The End of Childhood Vacccines?
This week, the CDC’s Advisory Committee on Immunization Practices (ACIP) is set to debate whether to weaken or even remove recommendations for several routine childhood vaccines. Public health leaders warn the move could drastically lower vaccination rates and fuel new outbreaks of preventable diseases.
The meeting comes amid turmoil at the Department of Health and Human Services. Health Secretary Robert F. Kennedy Jr., a longtime vaccine skeptic, recently dismissed CDC Director Susan Monarez after she refused to approve vaccine guidance. Monarez will testify before Congress on her firing just as ACIP convenes September 18–19. Critics fear the panel, reconstituted by Kennedy in June, is being used to push ideology over science.

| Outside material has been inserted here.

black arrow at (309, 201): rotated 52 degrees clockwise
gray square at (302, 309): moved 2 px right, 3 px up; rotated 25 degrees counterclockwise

On the agenda are several cornerstone vaccines, including hepatitis B and the combined measles, mumps, rubella, and varicella (MMRV) shot. Kennedy allies argue hepatitis B, often spread through sex or drug use, doesn’t justify infant vaccination. Yet decades of data show that universal newborn immunization cut infection rates by 99% and prevents life-threatening complications. The MMRV shot, meanwhile, may face tighter restrictions despite evidence that parental choice around combined vaccines has worked safely for years.
Covid-19 and RSV vaccines are also under review. While Covid shots have FDA approval for high-risk groups, ACIP could recommend further limits. The panel may also revisit RSV protections, which only last year helped reduce hospitalizations in infants.
The stakes go beyond medical guidance. ACIP recommendations influence state school-entry requirements, insurance coverage, and programs like Vaccines for Children, which serves half of U.S. kids. Public health experts warn that rolling back vaccine guidance could make routine shots harder to access, particularly for low-income families, and deepen health inequities.
As one former CDC director put it, the U.S. may be on the verge of dismantling a vaccination system that has long safeguarded public health.